With the pictures set aside, write out all of the data exactly as it stands.

※ ※ ※

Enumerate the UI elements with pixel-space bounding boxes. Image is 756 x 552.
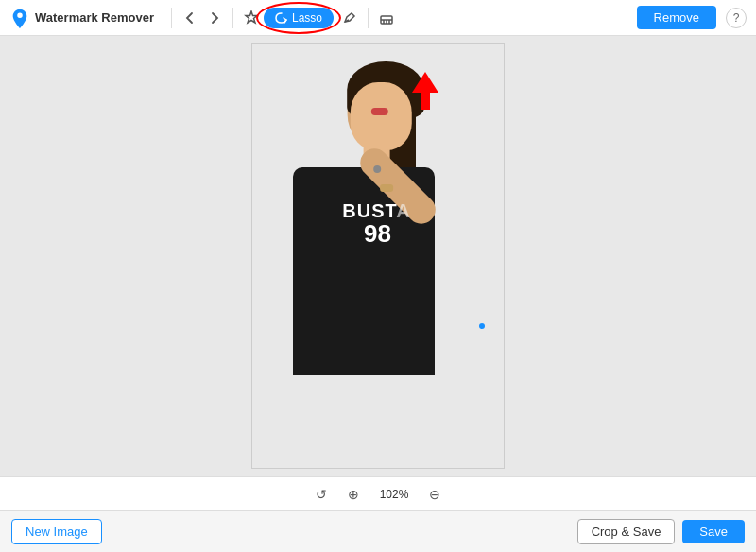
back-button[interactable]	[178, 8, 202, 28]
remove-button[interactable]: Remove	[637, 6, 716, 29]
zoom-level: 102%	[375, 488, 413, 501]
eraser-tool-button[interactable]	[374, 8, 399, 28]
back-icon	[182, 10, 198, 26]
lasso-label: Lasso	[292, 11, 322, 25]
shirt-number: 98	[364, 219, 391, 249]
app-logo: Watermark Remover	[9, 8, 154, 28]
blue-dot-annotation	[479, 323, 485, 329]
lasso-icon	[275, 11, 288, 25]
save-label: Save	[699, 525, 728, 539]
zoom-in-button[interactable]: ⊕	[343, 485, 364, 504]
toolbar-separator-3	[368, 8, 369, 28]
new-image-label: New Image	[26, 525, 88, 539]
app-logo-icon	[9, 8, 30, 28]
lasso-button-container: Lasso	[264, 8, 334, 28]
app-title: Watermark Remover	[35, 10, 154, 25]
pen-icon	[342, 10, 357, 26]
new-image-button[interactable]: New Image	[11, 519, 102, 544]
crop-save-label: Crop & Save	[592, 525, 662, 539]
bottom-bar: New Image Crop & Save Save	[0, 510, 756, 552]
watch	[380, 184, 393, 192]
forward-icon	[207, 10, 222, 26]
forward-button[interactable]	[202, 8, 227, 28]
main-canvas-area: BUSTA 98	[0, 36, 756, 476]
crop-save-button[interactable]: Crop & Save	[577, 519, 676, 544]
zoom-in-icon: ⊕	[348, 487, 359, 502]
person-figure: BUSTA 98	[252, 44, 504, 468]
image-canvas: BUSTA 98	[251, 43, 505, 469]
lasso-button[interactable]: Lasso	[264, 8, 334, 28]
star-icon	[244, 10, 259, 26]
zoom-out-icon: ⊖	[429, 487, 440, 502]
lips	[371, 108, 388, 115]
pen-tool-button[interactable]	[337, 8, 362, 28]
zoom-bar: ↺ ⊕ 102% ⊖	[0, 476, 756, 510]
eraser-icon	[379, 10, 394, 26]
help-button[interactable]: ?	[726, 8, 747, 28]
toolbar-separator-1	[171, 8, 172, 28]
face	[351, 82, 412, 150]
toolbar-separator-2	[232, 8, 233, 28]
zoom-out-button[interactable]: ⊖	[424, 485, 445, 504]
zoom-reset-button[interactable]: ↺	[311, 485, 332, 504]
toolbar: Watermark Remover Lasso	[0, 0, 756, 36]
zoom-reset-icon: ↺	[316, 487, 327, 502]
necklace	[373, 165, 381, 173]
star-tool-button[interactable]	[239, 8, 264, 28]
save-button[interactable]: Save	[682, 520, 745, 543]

※ ※ ※

◆ **SOLVED PROBLEM**:
Enumerate the UI elements with pixel-space bounding boxes. Image is 756 x 552.
back-button[interactable]	[178, 8, 202, 28]
remove-button[interactable]: Remove	[637, 6, 716, 29]
zoom-level: 102%	[375, 488, 413, 501]
eraser-tool-button[interactable]	[374, 8, 399, 28]
back-icon	[182, 10, 198, 26]
lasso-label: Lasso	[292, 11, 322, 25]
shirt-number: 98	[364, 219, 391, 249]
app-logo: Watermark Remover	[9, 8, 154, 28]
blue-dot-annotation	[479, 323, 485, 329]
lasso-icon	[275, 11, 288, 25]
save-label: Save	[699, 525, 728, 539]
zoom-in-button[interactable]: ⊕	[343, 485, 364, 504]
toolbar-separator-3	[368, 8, 369, 28]
new-image-label: New Image	[26, 525, 88, 539]
app-logo-icon	[9, 8, 30, 28]
lasso-button-container: Lasso	[264, 8, 334, 28]
app-title: Watermark Remover	[35, 10, 154, 25]
pen-icon	[342, 10, 357, 26]
new-image-button[interactable]: New Image	[11, 519, 102, 544]
crop-save-label: Crop & Save	[592, 525, 662, 539]
bottom-bar: New Image Crop & Save Save	[0, 510, 756, 552]
watch	[380, 184, 393, 192]
forward-icon	[207, 10, 222, 26]
forward-button[interactable]	[202, 8, 227, 28]
main-canvas-area: BUSTA 98	[0, 36, 756, 476]
crop-save-button[interactable]: Crop & Save	[577, 519, 676, 544]
zoom-in-icon: ⊕	[348, 487, 359, 502]
person-figure: BUSTA 98	[252, 44, 504, 468]
image-canvas: BUSTA 98	[251, 43, 505, 469]
lasso-button[interactable]: Lasso	[264, 8, 334, 28]
star-icon	[244, 10, 259, 26]
zoom-out-icon: ⊖	[429, 487, 440, 502]
lips	[371, 108, 388, 115]
pen-tool-button[interactable]	[337, 8, 362, 28]
zoom-bar: ↺ ⊕ 102% ⊖	[0, 476, 756, 510]
eraser-icon	[379, 10, 394, 26]
help-button[interactable]: ?	[726, 8, 747, 28]
toolbar-separator-1	[171, 8, 172, 28]
face	[351, 82, 412, 150]
toolbar-separator-2	[232, 8, 233, 28]
zoom-out-button[interactable]: ⊖	[424, 485, 445, 504]
zoom-reset-button[interactable]: ↺	[311, 485, 332, 504]
toolbar: Watermark Remover Lasso	[0, 0, 756, 36]
zoom-reset-icon: ↺	[316, 487, 327, 502]
necklace	[373, 165, 381, 173]
star-tool-button[interactable]	[239, 8, 264, 28]
save-button[interactable]: Save	[682, 520, 745, 543]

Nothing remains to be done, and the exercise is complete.